It was a week, maybe two, into freshman year when a random guy at a random house party told me that if I just continually used the words “problematic” and “anthropological” in class discussion I’d be guaranteed a B-plus at least. And after three years on East Hill I can confidently say that his advice is pretty much true. But that doesn’t mean you should take it.
For all the hype and horror associated with college classes — the obnoxious course titles, the intimidating track records of the professors, the mysterious nature of course numbers — the truth is that with a little savvy you can breeze your way to GPA glory. You can skip class and get the notes from a friend. You can nod off during lectures and find the PowerPoint slides online. You can copy that smart kid’s problem set. You can write a five-page essay filled with utter gibberish. You can spend four years drinking and smoking and playing Xbox without going to a single office hour. You can do all of this and more and come away with a diploma and a half-decent resume.
But all this ease comes at a steep price — about $200K and four years spent learning nothing at all.
I realize I sound like both a huge nerd and one of those administrators who gives the “each class you skip costs you $200” talk during orientation week, but before you make the long tearful trek to Ithaca this August you have to think about what exactly you are doing here.
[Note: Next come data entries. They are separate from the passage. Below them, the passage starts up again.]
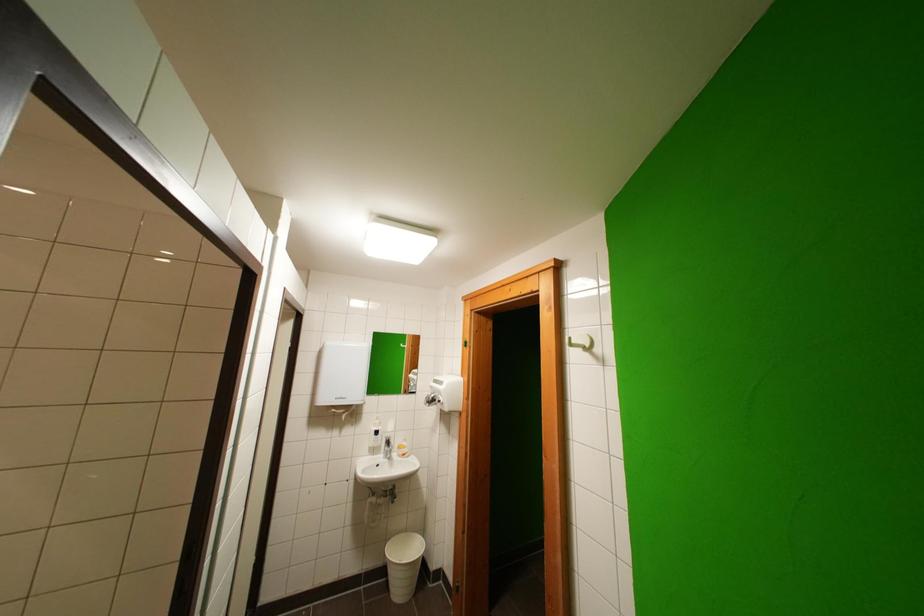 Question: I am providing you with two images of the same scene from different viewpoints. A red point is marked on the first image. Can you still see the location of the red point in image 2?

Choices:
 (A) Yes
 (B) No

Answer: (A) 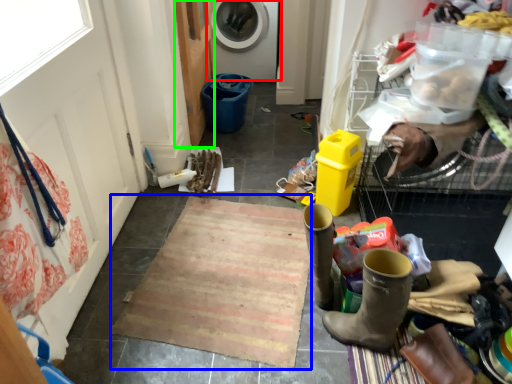 Question: Which object is positioned farthest from washing machine (highlighted by a red box)? Select from doormat (highlighted by a blue box) and screen door (highlighted by a green box).

Choices:
 (A) doormat
 (B) screen door

Answer: (A) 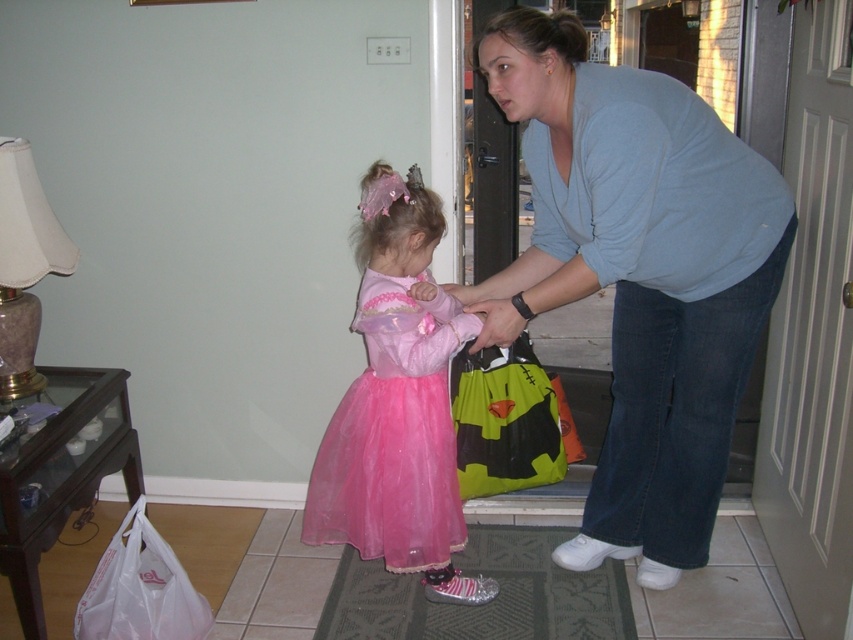 Question: Which point is closer to the camera?

Choices:
 (A) transparent plastic bag at lower left
 (B) pink tulle dress at center
 (C) green textured mat at lower center

Answer: (B)

Question: Which is nearer to the transparent plastic bag at lower left?

Choices:
 (A) pink tulle dress at center
 (B) green fabric bag at center
 (C) light blue shirt at upper right

Answer: (A)

Question: Considering the relative positions of green textured mat at lower center and transparent plastic bag at lower left in the image provided, where is green textured mat at lower center located with respect to transparent plastic bag at lower left?

Choices:
 (A) above
 (B) below

Answer: (B)

Question: Can you confirm if pink tulle dress at center is bigger than green fabric bag at center?

Choices:
 (A) yes
 (B) no

Answer: (A)

Question: Does light blue shirt at upper right appear on the right side of transparent plastic bag at lower left?

Choices:
 (A) yes
 (B) no

Answer: (A)

Question: Among these objects, which one is nearest to the camera?

Choices:
 (A) green fabric bag at center
 (B) light blue shirt at upper right

Answer: (B) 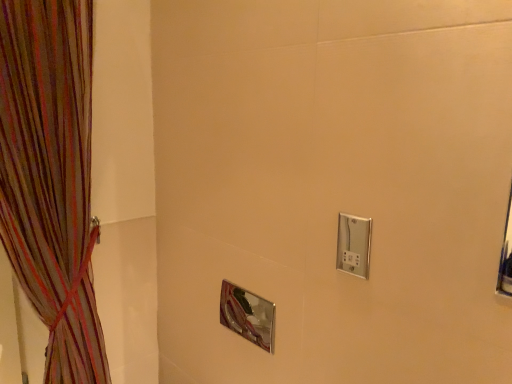 This screenshot has width=512, height=384. What do you see at coordinates (51, 177) in the screenshot? I see `multicolored sheer curtain at left` at bounding box center [51, 177].

Find the location of a particular element. The height and width of the screenshot is (384, 512). multicolored sheer curtain at left is located at coordinates (51, 177).

What are the coordinates of `curtain on the left of satin nickel switch at upper right` in the screenshot? It's located at (51, 177).

From the picture: Between multicolored sheer curtain at left and satin nickel switch at upper right, which one appears on the left side from the viewer's perspective?

Positioned to the left is multicolored sheer curtain at left.

Which of these two, multicolored sheer curtain at left or satin nickel switch at upper right, is thinner?

satin nickel switch at upper right is thinner.

Considering the relative sizes of multicolored sheer curtain at left and satin nickel switch at upper right in the image provided, is multicolored sheer curtain at left smaller than satin nickel switch at upper right?

Actually, multicolored sheer curtain at left might be larger than satin nickel switch at upper right.

Between point (349, 224) and point (66, 326), which one is positioned behind?

The point (66, 326) is more distant.

Identify the location of curtain directly beneath the satin nickel switch at upper right (from a real-world perspective). (51, 177).

In terms of width, does satin nickel switch at upper right look wider or thinner when compared to multicolored sheer curtain at left?

Clearly, satin nickel switch at upper right has less width compared to multicolored sheer curtain at left.

Can you tell me how much satin nickel switch at upper right and multicolored sheer curtain at left differ in facing direction?

The angle between the facing direction of satin nickel switch at upper right and the facing direction of multicolored sheer curtain at left is 91.5 degrees.

Could you tell me if polished chrome mirror at center is turned towards satin nickel switch at upper right?

No, polished chrome mirror at center does not turn towards satin nickel switch at upper right.

Between polished chrome mirror at center and satin nickel switch at upper right, which one appears on the left side from the viewer's perspective?

From the viewer's perspective, polished chrome mirror at center appears more on the left side.

Which is further, [227,317] or [339,221]?

Point [227,317]

Considering the sizes of objects multicolored sheer curtain at left and polished chrome mirror at center in the image provided, who is shorter, multicolored sheer curtain at left or polished chrome mirror at center?

polished chrome mirror at center.

From a real-world perspective, is multicolored sheer curtain at left positioned above or below polished chrome mirror at center?

From a real-world perspective, multicolored sheer curtain at left is physically above polished chrome mirror at center.

Can you confirm if multicolored sheer curtain at left is thinner than polished chrome mirror at center?

Incorrect, the width of multicolored sheer curtain at left is not less than that of polished chrome mirror at center.

Is multicolored sheer curtain at left closer to camera compared to polished chrome mirror at center?

Yes.

Can multicolored sheer curtain at left be found inside polished chrome mirror at center?

No.

Does polished chrome mirror at center have a smaller size compared to multicolored sheer curtain at left?

Indeed, polished chrome mirror at center has a smaller size compared to multicolored sheer curtain at left.

Is polished chrome mirror at center in front of or behind multicolored sheer curtain at left in the image?

Clearly, polished chrome mirror at center is behind multicolored sheer curtain at left.

Which object is more forward, satin nickel switch at upper right or polished chrome mirror at center?

Positioned in front is satin nickel switch at upper right.

Where is `mirror on the left side of satin nickel switch at upper right`? mirror on the left side of satin nickel switch at upper right is located at coordinates (248, 315).

From a real-world perspective, which object stands above the other?

In real-world perspective, satin nickel switch at upper right is above.

Considering the sizes of objects satin nickel switch at upper right and polished chrome mirror at center in the image provided, who is thinner, satin nickel switch at upper right or polished chrome mirror at center?

satin nickel switch at upper right is thinner.

Where is `light switch behind the multicolored sheer curtain at left`? This screenshot has height=384, width=512. light switch behind the multicolored sheer curtain at left is located at coordinates (354, 245).

Locate an element on the screen. The width and height of the screenshot is (512, 384). curtain in front of the satin nickel switch at upper right is located at coordinates (51, 177).

From the image, which object appears to be nearer to multicolored sheer curtain at left, polished chrome mirror at center or satin nickel switch at upper right?

Based on the image, polished chrome mirror at center appears to be nearer to multicolored sheer curtain at left.

From the image, which object appears to be nearer to polished chrome mirror at center, multicolored sheer curtain at left or satin nickel switch at upper right?

satin nickel switch at upper right is positioned closer to the anchor polished chrome mirror at center.

Looking at the image, which one is located further to polished chrome mirror at center, satin nickel switch at upper right or multicolored sheer curtain at left?

Based on the image, multicolored sheer curtain at left appears to be further to polished chrome mirror at center.

Looking at the image, which one is located closer to satin nickel switch at upper right, multicolored sheer curtain at left or polished chrome mirror at center?

Among the two, polished chrome mirror at center is located nearer to satin nickel switch at upper right.

Based on their spatial positions, is satin nickel switch at upper right or polished chrome mirror at center closer to multicolored sheer curtain at left?

Based on the image, polished chrome mirror at center appears to be nearer to multicolored sheer curtain at left.

Considering their positions, is polished chrome mirror at center positioned closer to satin nickel switch at upper right than multicolored sheer curtain at left?

Based on the image, polished chrome mirror at center appears to be nearer to satin nickel switch at upper right.

This screenshot has height=384, width=512. Find the location of `mirror between multicolored sheer curtain at left and satin nickel switch at upper right`. mirror between multicolored sheer curtain at left and satin nickel switch at upper right is located at coordinates (248, 315).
No matter what compelled you to chose Cornell — the pretty campus, your daddy and your daddy’s daddy went here, you fancy yourself a science-y sort of dude, whatever — the reality is that you owe it to yourself to learn a thing or two.
The strange games of high schoolia are over, the balls and bats put away, the playing field paved over, the scorekeeper resting comfortably. This is college. No one is counting your extra curricular activities, no one is scanning your transcript to make sure you took the maximum number of AP classes, no one is trying to decide if you’re a fully-rounded student. Even grades — the familiar pillars of your former academic life — are more or less useless. Your future employer won’t care if you got a B-minus and not a B-plus in 2000-level accounting; but she will care if you exit your four-year Ithacan adventure with little more intellectual muscle than you came in with.
This isn’t to say that you should never skip a class or two to go out drinking or you shouldn’t bust out a “problematic” when you fall behind on the ridiculously boring required reading, but now that you are no longer overachieving your butt off to get into college, school takes on different qualities. School is no longer a means to an end, but an end in and of itself. The reward of hard work is no longer acceptance into a top-tier university, but rather intellectual and even personal growth.
Hearing that you can b.s. your way through Cornell is both the best and worst piece of knowledge you could gain. It means you can routinely cut corners, slack off or tread water and still earn an impressive-looking GPA. It means you can skate by without doing the reading or going to class. But it also means you can waste four years with relative ease. It means you can comfortably miss a once in a lifetime opportunity to become whatever it is you want to become.
So here you are with a typically American dilemma — the difficulty of choosing work over laziness, hard-won enlightenment over easy stagnancy.